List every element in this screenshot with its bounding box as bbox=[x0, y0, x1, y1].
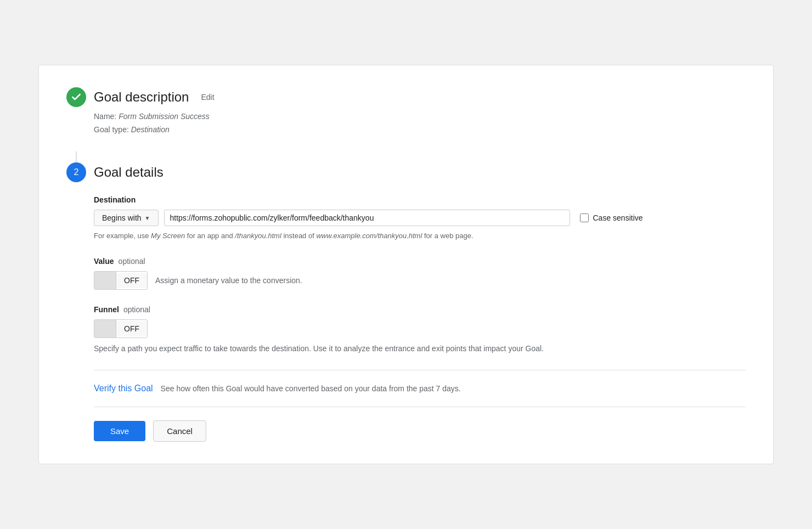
step-number-badge: 2 bbox=[66, 162, 86, 182]
hint-prefix: For example, use bbox=[94, 232, 151, 240]
value-label: Value bbox=[94, 257, 114, 266]
green-check-icon bbox=[66, 87, 86, 107]
verify-description: See how often this Goal would have conve… bbox=[161, 384, 461, 393]
goal-description-meta: Name: Form Submission Success Goal type:… bbox=[66, 110, 746, 137]
name-value: Form Submission Success bbox=[119, 112, 210, 121]
hint-suffix: for a web page. bbox=[422, 232, 473, 240]
goal-type-label: Goal type: bbox=[94, 125, 129, 134]
value-field: Value optional OFF Assign a monetary val… bbox=[94, 257, 746, 290]
verify-goal-link[interactable]: Verify this Goal bbox=[94, 384, 153, 393]
value-label-row: Value optional bbox=[94, 257, 746, 266]
hint-path: /thankyou.html bbox=[235, 232, 281, 240]
divider-top bbox=[94, 370, 746, 370]
action-row: Save Cancel bbox=[94, 420, 746, 442]
hint-instead: instead of bbox=[281, 232, 317, 240]
save-button[interactable]: Save bbox=[94, 421, 145, 441]
step-connector bbox=[76, 151, 77, 162]
goal-details-body: Destination Begins with ▼ Case sensitive… bbox=[66, 195, 746, 442]
goal-description-title: Goal description bbox=[94, 89, 189, 105]
funnel-optional: optional bbox=[123, 305, 150, 314]
destination-url-input[interactable] bbox=[164, 210, 570, 226]
toggle-track bbox=[94, 272, 116, 289]
hint-url: www.example.com/thankyou.html bbox=[316, 232, 422, 240]
verify-row: Verify this Goal See how often this Goal… bbox=[94, 384, 746, 393]
funnel-toggle-label: OFF bbox=[116, 321, 147, 336]
funnel-field: Funnel optional OFF Specify a path you e… bbox=[94, 305, 746, 354]
value-optional: optional bbox=[119, 257, 145, 266]
chevron-down-icon: ▼ bbox=[145, 215, 150, 221]
funnel-description: Specify a path you expect traffic to tak… bbox=[94, 342, 697, 354]
goal-details-title: Goal details bbox=[94, 165, 163, 180]
case-sensitive-row: Case sensitive bbox=[580, 213, 643, 222]
value-description: Assign a monetary value to the conversio… bbox=[155, 276, 302, 285]
funnel-label: Funnel bbox=[94, 305, 119, 314]
destination-hint: For example, use My Screen for an app an… bbox=[94, 230, 746, 241]
funnel-label-row: Funnel optional bbox=[94, 305, 746, 314]
case-sensitive-label: Case sensitive bbox=[593, 213, 643, 222]
goal-description-header: Goal description Edit bbox=[66, 87, 746, 107]
begins-with-label: Begins with bbox=[102, 213, 142, 222]
hint-middle: for an app and bbox=[185, 232, 235, 240]
goal-name-line: Name: Form Submission Success bbox=[94, 110, 746, 123]
funnel-toggle-row: OFF bbox=[94, 319, 746, 338]
value-toggle-row: OFF Assign a monetary value to the conve… bbox=[94, 271, 746, 290]
funnel-toggle[interactable]: OFF bbox=[94, 319, 148, 338]
begins-with-dropdown[interactable]: Begins with ▼ bbox=[94, 210, 159, 226]
edit-link[interactable]: Edit bbox=[201, 93, 214, 102]
cancel-button[interactable]: Cancel bbox=[153, 420, 206, 442]
case-sensitive-checkbox[interactable] bbox=[580, 213, 589, 222]
hint-app: My Screen bbox=[151, 232, 185, 240]
goal-type-value: Destination bbox=[131, 125, 170, 134]
goal-type-line: Goal type: Destination bbox=[94, 123, 746, 137]
name-label: Name: bbox=[94, 112, 116, 121]
goal-description-section: Goal description Edit Name: Form Submiss… bbox=[66, 87, 746, 137]
divider-bottom bbox=[94, 407, 746, 407]
goal-details-header: 2 Goal details bbox=[66, 162, 746, 182]
value-toggle-label: OFF bbox=[116, 273, 147, 288]
destination-label: Destination bbox=[94, 195, 746, 204]
goal-details-section: 2 Goal details Destination Begins with ▼… bbox=[66, 162, 746, 442]
funnel-toggle-track bbox=[94, 320, 116, 337]
destination-row: Begins with ▼ Case sensitive bbox=[94, 210, 746, 226]
value-toggle[interactable]: OFF bbox=[94, 271, 148, 290]
main-card: Goal description Edit Name: Form Submiss… bbox=[38, 65, 774, 464]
§
Leave the images aside and transcribe all entries exactly.

Response area:
List every element in this screenshot with its bounding box as bbox=[x0, y0, x1, y1].
step-number-badge: 2 bbox=[66, 162, 86, 182]
hint-prefix: For example, use bbox=[94, 232, 151, 240]
value-label: Value bbox=[94, 257, 114, 266]
green-check-icon bbox=[66, 87, 86, 107]
verify-description: See how often this Goal would have conve… bbox=[161, 384, 461, 393]
goal-description-meta: Name: Form Submission Success Goal type:… bbox=[66, 110, 746, 137]
name-value: Form Submission Success bbox=[119, 112, 210, 121]
hint-suffix: for a web page. bbox=[422, 232, 473, 240]
goal-type-label: Goal type: bbox=[94, 125, 129, 134]
value-field: Value optional OFF Assign a monetary val… bbox=[94, 257, 746, 290]
verify-goal-link[interactable]: Verify this Goal bbox=[94, 384, 153, 393]
value-label-row: Value optional bbox=[94, 257, 746, 266]
hint-path: /thankyou.html bbox=[235, 232, 281, 240]
divider-top bbox=[94, 370, 746, 370]
action-row: Save Cancel bbox=[94, 420, 746, 442]
hint-instead: instead of bbox=[281, 232, 317, 240]
save-button[interactable]: Save bbox=[94, 421, 145, 441]
step-connector bbox=[76, 151, 77, 162]
goal-details-body: Destination Begins with ▼ Case sensitive… bbox=[66, 195, 746, 442]
goal-description-title: Goal description bbox=[94, 89, 189, 105]
funnel-optional: optional bbox=[123, 305, 150, 314]
destination-url-input[interactable] bbox=[164, 210, 570, 226]
toggle-track bbox=[94, 272, 116, 289]
hint-url: www.example.com/thankyou.html bbox=[316, 232, 422, 240]
verify-row: Verify this Goal See how often this Goal… bbox=[94, 384, 746, 393]
funnel-toggle-label: OFF bbox=[116, 321, 147, 336]
funnel-field: Funnel optional OFF Specify a path you e… bbox=[94, 305, 746, 354]
value-optional: optional bbox=[119, 257, 145, 266]
chevron-down-icon: ▼ bbox=[145, 215, 150, 221]
funnel-description: Specify a path you expect traffic to tak… bbox=[94, 342, 697, 354]
goal-details-title: Goal details bbox=[94, 165, 163, 180]
case-sensitive-row: Case sensitive bbox=[580, 213, 643, 222]
value-description: Assign a monetary value to the conversio… bbox=[155, 276, 302, 285]
funnel-label: Funnel bbox=[94, 305, 119, 314]
destination-hint: For example, use My Screen for an app an… bbox=[94, 230, 746, 241]
funnel-label-row: Funnel optional bbox=[94, 305, 746, 314]
case-sensitive-label: Case sensitive bbox=[593, 213, 643, 222]
goal-description-header: Goal description Edit bbox=[66, 87, 746, 107]
begins-with-label: Begins with bbox=[102, 213, 142, 222]
hint-middle: for an app and bbox=[185, 232, 235, 240]
goal-name-line: Name: Form Submission Success bbox=[94, 110, 746, 123]
funnel-toggle-row: OFF bbox=[94, 319, 746, 338]
value-toggle-row: OFF Assign a monetary value to the conve… bbox=[94, 271, 746, 290]
funnel-toggle[interactable]: OFF bbox=[94, 319, 148, 338]
begins-with-dropdown[interactable]: Begins with ▼ bbox=[94, 210, 159, 226]
edit-link[interactable]: Edit bbox=[201, 93, 214, 102]
cancel-button[interactable]: Cancel bbox=[153, 420, 206, 442]
case-sensitive-checkbox[interactable] bbox=[580, 213, 589, 222]
hint-app: My Screen bbox=[151, 232, 185, 240]
goal-type-value: Destination bbox=[131, 125, 170, 134]
goal-type-line: Goal type: Destination bbox=[94, 123, 746, 137]
name-label: Name: bbox=[94, 112, 116, 121]
goal-description-section: Goal description Edit Name: Form Submiss… bbox=[66, 87, 746, 137]
divider-bottom bbox=[94, 407, 746, 407]
goal-details-header: 2 Goal details bbox=[66, 162, 746, 182]
value-toggle-label: OFF bbox=[116, 273, 147, 288]
destination-label: Destination bbox=[94, 195, 746, 204]
goal-details-section: 2 Goal details Destination Begins with ▼… bbox=[66, 162, 746, 442]
funnel-toggle-track bbox=[94, 320, 116, 337]
destination-row: Begins with ▼ Case sensitive bbox=[94, 210, 746, 226]
value-toggle[interactable]: OFF bbox=[94, 271, 148, 290]
main-card: Goal description Edit Name: Form Submiss… bbox=[38, 65, 774, 464]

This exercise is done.